# OPC-Server für Wago 750-881



## mortus (25 August 2012)

Ich habe eine Wago und möchte eine OPC-Server-Software auf meinem Rechner installieren.
Welche Freeware Software ist zu empfehlen?
Habe schon SchoOPC-Server installiert, komme damit aber nicht weiter.
In Sachen OPC habe ich noch überhaupt keine Erfahrung.


----------



## rheumakay (26 August 2012)

Moin,
Womit programmierst du die PLC?
Hast du die 881 als Starterkit gekauft?
Auf der Installations-CD ist dort schon der Codesys OPC Server mit drauf.

oder hier:
http://www.3s-software.com/index.shtml?de_opcserver&sitesearchmatch=opc#sitesearchmatch


----------



## mortus (27 August 2012)

Ja genau, habe das Starter-Kit 881.
Programmiere mit Codesys.
Wo ist der OPC auf der CD zu finden?
Unter Wago I/O-Pro?


----------



## rheumakay (27 August 2012)

Nein-auf der anderen.Vergess Wago I/O Pro(ist veraltet)
Du solltest nur mit Codesys arbeiten.
Führe noch einmal das Setup aus, da kann man dann "irgendwo viele Haken setzen" , dort steht auch der Codesys-OPC zum installieren.


----------



## mortus (27 August 2012)

Habe wohl den OPC_Konfigurator unter Kommunikation.
Dort kann ich doch die IP meiner Wago eingeben, oder?
Viel mehr kann man dort ja nicht eingeben.


----------



## rheumakay (27 August 2012)

Jip-nur IP Adresse eingeben.
d.h.
OPC-Konfigurator starten->PLC anhängen->Kommunikationseinstellungen TCP/IP-> IP Adresse eingeben Kontrolle Port:2455!!-> alles speichern


----------



## mortus (28 August 2012)

Soweit alles eingestellt.
OPC-Symbol erscheint in der Taskleiste und  Codesys habe ich auch laut Anleitung parametriert (unter Optionen).
Wo kann ich denn die Items anlegen?
Ist mein erster OPC-Versuch.
Welcher Client wird verwendet.
Und erstmal danke für die Hilfe.


----------



## rheumakay (28 August 2012)

Unter dem Register(unten links) Ressourcen ->Globale Variablen->neue Liste erstellen, mit den Var die ausgegeben werden sollen.

Unter dem Register(unten links) Ressourcen ->Zielssystemeinstellungen anklicken, Register Allgemein wählen, Haken bei Symboldatei senden setzen.
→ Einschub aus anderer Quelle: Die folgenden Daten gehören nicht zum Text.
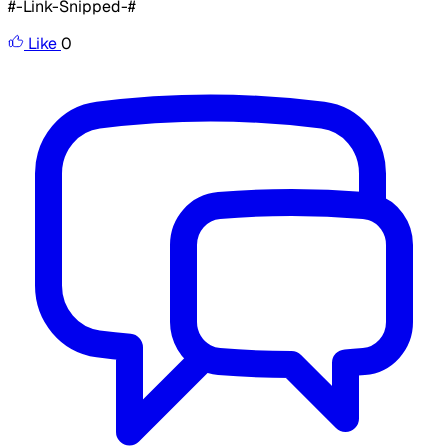
#-Link-Snipped-#
Like
0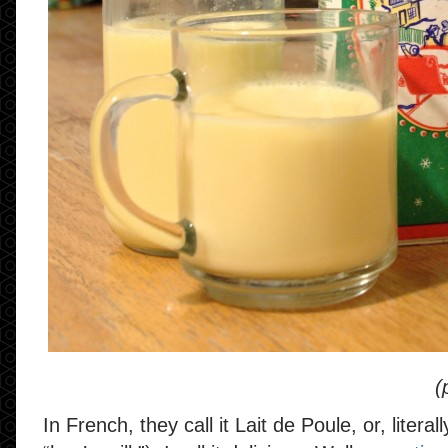
(
In French, they call it Lait de Poule, or, litera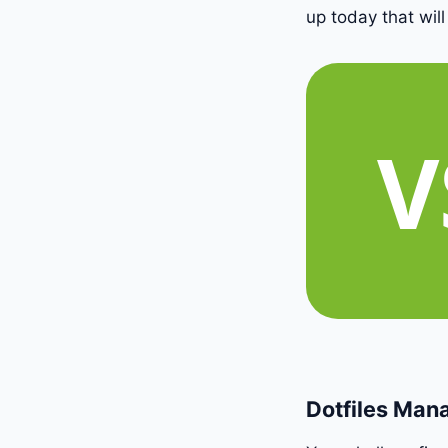
up today that will
Dotfiles Ma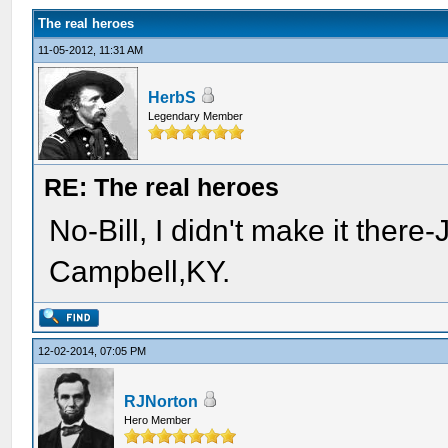
The real heroes
11-05-2012, 11:31 AM
HerbS
Legendary Member
RE: The real heroes
No-Bill, I didn't make it there
Campbell,KY.
12-02-2014, 07:05 PM
RJNorton
Hero Member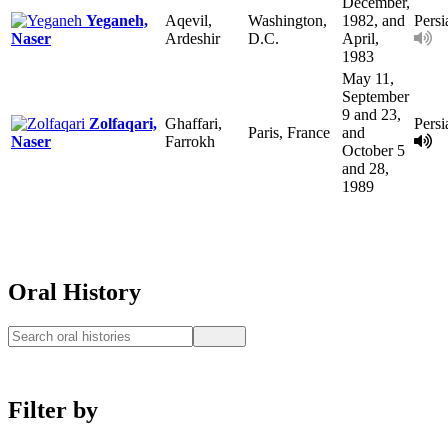
December,
Yeganeh,
Aqevil,
Washington,
1982, and
Persi
Naser
Ardeshir
D.C.
April,
1983
May 11,
September
9 and 23,
Zolfaqari,
Ghaffari,
Persi
Paris, France
and
Naser
Farrokh
October 5
and 28,
1989
Oral History
Filter by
Unter Projekt->Optionen->Symbolkonfiguration->Symboleinträge erzeugen Haken setzen,Symbole konfigurieren anwählen und die "neue Liste" auswählen und alle 5Häkchen aktiv setzen (Variablen des Objekts ausgeben, Sammeleinträge ausgeben usw.)

alles mit OK bestätigen.

Dann Projekt alles übersetzen.
Fertig(reinladen).

Zur Überprüfung:Im Explorer im Ordner wo das PC-Projekt liegt, ist nun eine *.sym Datei. Diese mit dem Texteditor öffnen, dort sollten deine neuen Variablen stehen.

PS:
"Und erstmal danke für die Hilfe. 				" Dafür gibt es den Danke-Button.


----------



## mortus (28 August 2012)

In meiner *sym Datei steht folgender Inhalt

;Version=2
;ProjectId=115021
;Checksum=0
;Filesize=0
.rVersion:REAL:4:160:4:b:16#02000044

Wie kann ich dann diese Daten verwerten?
Und wie kann ich die in z.B. Excel ausgeben lassen?


----------



## mortus (28 August 2012)

Funktioniert jetzt.
Hatte die Variablen nicht richtig ausgewählt.
Arbeite mit dem Kepware OPC Quick Client.
Kann die Variablen auch als CSV exportieren aber dort sind nicht die kompletten Werte mit Zeit enthalten (Nur die Variablen und alle auf true).
Gibt es eine Möglichkeit, die direkt in Excel zu exportieren?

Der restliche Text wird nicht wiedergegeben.